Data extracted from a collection
_____

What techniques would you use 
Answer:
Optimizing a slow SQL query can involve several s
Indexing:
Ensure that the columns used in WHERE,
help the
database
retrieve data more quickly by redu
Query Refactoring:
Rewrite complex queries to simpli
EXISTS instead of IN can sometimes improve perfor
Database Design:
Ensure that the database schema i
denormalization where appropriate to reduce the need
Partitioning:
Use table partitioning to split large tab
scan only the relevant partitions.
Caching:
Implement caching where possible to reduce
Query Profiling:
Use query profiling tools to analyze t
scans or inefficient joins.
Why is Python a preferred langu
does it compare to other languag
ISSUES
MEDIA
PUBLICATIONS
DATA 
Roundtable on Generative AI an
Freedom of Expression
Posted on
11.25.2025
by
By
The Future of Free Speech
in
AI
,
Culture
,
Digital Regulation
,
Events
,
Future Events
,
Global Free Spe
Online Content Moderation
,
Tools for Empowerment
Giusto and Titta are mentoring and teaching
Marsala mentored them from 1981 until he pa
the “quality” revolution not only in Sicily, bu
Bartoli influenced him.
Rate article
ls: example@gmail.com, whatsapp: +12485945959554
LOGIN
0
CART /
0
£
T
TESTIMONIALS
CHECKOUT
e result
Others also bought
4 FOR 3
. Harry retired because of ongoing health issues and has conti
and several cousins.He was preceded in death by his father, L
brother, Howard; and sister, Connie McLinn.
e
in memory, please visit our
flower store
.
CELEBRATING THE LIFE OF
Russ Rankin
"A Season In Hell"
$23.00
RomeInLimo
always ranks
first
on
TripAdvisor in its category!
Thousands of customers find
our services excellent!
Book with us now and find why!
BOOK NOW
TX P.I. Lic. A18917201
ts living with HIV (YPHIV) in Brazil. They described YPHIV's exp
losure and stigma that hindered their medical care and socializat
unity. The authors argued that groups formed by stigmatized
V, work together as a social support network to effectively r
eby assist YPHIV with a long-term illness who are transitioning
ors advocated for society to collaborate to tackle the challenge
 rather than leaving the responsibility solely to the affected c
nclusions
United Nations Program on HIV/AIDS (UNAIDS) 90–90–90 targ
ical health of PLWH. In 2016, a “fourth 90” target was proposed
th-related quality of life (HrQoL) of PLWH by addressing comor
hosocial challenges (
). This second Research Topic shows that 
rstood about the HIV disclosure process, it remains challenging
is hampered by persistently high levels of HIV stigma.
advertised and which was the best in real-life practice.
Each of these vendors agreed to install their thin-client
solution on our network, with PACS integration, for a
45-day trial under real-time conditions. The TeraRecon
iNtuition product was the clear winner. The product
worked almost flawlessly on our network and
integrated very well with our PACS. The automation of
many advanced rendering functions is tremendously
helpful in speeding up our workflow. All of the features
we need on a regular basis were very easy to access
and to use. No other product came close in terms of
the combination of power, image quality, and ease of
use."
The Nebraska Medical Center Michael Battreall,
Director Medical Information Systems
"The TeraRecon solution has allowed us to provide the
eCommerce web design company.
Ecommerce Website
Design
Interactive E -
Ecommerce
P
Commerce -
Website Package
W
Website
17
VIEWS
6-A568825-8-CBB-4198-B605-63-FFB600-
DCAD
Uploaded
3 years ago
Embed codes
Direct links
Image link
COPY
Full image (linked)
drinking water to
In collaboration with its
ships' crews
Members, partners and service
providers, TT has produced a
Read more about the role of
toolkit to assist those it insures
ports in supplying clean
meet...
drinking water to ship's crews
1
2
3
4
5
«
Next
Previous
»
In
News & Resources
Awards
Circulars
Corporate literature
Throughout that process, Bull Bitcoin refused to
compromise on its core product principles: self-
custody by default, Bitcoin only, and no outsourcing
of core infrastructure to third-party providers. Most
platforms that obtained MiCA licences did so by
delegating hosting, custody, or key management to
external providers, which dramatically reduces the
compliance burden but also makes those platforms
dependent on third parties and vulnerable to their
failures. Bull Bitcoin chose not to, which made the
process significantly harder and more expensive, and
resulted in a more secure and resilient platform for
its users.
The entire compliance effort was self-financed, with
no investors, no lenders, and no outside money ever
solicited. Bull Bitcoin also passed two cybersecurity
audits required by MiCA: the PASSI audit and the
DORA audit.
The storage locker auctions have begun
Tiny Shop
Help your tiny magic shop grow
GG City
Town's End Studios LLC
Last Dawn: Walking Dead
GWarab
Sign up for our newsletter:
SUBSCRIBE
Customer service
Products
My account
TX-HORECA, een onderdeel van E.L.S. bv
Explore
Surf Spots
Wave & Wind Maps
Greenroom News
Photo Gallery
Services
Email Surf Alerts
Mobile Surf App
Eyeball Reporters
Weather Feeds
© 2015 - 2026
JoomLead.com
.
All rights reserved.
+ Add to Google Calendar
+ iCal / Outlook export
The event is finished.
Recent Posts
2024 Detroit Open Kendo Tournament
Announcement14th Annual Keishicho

_____

THE TASK
Read through the entries and count the lines where "MiCA" appears; respond with the number only.

ANSWER
2